BEGIN
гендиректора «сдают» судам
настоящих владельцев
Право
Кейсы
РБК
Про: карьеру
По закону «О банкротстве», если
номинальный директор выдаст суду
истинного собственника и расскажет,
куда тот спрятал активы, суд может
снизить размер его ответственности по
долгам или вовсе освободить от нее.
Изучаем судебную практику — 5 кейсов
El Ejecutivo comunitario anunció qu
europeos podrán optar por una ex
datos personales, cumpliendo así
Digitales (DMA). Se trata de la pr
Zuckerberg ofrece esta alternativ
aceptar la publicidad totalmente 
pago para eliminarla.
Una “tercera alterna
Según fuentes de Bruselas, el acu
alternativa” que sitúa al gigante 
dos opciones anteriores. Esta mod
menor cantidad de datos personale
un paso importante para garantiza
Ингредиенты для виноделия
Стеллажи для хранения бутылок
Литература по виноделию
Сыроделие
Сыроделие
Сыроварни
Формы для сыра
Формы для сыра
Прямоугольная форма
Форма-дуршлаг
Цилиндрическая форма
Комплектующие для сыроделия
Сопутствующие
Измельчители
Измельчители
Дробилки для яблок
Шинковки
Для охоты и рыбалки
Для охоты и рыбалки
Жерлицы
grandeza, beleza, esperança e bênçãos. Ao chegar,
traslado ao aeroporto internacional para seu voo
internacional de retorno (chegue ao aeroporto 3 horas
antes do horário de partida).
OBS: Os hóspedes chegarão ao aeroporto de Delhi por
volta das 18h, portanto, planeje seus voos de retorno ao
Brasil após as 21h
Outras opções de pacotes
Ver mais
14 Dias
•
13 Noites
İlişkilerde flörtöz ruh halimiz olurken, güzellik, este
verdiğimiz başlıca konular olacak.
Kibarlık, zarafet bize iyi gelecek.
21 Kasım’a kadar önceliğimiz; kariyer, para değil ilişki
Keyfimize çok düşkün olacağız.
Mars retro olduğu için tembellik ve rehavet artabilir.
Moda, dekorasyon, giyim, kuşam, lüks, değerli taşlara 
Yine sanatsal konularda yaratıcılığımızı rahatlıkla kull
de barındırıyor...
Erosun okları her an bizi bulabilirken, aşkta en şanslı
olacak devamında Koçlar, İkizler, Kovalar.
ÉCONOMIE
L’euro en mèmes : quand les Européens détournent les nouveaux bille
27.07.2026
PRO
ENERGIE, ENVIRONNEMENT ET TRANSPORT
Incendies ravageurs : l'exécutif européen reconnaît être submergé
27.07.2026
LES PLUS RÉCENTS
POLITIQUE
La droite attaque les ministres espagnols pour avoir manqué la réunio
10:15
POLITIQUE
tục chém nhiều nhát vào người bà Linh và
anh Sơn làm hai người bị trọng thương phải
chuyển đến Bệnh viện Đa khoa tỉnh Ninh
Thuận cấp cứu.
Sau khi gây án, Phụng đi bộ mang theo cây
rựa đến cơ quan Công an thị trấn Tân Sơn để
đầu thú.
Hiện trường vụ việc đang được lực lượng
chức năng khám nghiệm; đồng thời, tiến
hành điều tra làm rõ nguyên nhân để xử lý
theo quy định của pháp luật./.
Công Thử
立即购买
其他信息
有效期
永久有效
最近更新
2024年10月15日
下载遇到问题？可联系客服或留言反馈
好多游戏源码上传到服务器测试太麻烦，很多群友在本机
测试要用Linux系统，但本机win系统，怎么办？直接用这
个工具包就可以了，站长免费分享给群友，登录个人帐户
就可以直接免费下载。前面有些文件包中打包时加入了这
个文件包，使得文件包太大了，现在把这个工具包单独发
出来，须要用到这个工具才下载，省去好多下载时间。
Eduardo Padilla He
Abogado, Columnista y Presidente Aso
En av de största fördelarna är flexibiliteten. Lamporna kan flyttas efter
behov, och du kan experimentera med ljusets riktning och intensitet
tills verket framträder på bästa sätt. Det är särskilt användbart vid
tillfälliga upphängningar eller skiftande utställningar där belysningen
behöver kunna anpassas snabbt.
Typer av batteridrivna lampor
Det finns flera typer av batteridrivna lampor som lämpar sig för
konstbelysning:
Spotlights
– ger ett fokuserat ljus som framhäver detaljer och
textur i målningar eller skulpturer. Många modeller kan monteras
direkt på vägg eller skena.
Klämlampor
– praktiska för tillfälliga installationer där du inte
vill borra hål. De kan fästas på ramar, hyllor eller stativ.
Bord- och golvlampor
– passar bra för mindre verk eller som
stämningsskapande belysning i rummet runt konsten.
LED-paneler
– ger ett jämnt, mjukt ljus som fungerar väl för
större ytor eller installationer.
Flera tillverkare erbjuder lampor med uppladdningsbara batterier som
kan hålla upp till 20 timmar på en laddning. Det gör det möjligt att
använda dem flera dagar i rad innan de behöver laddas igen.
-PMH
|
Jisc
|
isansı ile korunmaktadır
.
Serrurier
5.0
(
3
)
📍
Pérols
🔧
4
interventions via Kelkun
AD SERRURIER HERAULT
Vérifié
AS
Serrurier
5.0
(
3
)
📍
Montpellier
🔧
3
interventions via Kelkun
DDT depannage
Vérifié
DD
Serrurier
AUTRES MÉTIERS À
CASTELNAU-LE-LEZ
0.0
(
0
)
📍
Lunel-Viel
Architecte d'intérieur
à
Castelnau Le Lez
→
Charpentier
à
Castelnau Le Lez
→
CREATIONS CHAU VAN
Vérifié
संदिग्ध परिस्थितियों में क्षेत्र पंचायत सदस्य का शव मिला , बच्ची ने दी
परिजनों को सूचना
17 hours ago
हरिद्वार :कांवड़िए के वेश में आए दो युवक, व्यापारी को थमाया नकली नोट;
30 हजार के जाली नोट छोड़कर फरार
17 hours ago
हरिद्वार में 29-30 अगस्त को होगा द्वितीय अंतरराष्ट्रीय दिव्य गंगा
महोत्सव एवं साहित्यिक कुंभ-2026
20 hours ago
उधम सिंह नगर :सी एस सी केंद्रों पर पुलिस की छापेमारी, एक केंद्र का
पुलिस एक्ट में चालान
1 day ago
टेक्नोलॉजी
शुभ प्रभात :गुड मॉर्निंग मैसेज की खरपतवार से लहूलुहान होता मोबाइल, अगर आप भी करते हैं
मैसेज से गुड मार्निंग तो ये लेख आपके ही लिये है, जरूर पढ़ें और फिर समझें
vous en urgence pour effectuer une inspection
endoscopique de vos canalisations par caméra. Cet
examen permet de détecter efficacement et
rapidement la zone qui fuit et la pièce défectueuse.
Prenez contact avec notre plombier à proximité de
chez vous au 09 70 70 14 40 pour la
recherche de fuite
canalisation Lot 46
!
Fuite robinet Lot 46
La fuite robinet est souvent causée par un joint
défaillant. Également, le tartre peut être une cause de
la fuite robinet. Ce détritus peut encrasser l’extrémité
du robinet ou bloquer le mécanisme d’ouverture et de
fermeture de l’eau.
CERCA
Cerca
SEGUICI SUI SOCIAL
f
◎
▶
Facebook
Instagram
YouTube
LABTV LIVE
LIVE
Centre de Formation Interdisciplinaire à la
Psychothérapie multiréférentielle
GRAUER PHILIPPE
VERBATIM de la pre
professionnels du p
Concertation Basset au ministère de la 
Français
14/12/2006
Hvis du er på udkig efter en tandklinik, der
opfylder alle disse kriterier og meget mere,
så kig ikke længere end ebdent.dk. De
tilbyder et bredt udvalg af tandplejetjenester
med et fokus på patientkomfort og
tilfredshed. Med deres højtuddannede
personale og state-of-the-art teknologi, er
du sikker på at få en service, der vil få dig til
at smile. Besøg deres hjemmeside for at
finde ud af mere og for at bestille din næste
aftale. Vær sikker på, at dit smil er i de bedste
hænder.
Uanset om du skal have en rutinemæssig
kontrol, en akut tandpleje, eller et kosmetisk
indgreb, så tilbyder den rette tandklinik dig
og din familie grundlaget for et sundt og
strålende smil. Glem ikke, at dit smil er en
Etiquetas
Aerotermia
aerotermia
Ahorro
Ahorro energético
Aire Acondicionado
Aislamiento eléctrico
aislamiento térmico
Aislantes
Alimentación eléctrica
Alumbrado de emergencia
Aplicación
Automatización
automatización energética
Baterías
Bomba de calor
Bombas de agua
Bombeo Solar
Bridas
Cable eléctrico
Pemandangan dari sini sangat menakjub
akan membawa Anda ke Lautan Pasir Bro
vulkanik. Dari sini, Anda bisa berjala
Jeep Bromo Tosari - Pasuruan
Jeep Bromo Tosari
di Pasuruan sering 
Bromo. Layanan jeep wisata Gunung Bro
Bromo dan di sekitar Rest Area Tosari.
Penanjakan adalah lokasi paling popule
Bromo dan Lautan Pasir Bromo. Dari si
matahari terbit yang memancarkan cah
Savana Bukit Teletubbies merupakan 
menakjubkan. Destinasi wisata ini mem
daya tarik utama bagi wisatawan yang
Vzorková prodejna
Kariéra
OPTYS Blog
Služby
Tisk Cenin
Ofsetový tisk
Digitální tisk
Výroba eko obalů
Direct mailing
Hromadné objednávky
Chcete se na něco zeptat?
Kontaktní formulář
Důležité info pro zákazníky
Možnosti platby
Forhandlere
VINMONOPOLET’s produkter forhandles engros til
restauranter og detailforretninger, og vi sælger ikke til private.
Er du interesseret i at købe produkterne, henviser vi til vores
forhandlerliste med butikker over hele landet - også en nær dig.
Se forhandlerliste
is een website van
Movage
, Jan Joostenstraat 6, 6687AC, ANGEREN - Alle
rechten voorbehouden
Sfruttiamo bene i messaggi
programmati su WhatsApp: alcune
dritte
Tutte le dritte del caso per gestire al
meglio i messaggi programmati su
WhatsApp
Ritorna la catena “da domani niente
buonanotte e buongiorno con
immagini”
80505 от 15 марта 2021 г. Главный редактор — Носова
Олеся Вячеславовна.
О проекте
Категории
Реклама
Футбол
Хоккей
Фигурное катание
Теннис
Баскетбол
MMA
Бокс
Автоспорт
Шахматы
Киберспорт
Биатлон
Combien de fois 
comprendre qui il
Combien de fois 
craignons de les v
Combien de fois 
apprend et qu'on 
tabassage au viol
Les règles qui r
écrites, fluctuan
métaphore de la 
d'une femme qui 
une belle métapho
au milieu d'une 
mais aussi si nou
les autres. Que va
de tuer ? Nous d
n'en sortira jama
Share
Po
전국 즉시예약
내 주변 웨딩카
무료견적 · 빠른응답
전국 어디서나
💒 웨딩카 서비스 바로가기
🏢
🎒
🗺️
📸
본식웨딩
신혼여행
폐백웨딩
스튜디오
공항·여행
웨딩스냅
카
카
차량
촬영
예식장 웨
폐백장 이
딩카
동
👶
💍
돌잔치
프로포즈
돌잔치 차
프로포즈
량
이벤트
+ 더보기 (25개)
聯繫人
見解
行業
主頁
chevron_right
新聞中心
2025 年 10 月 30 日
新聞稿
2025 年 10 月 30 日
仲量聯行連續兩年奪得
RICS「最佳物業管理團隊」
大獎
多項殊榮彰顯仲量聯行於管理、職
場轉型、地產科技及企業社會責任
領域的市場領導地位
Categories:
END
■ AIM OF THE EXERCISE ■
Please provide nothing but the number of lines in the records that hold the string "retorno".

■ ANSWER TO THIS EXERCISE ■
2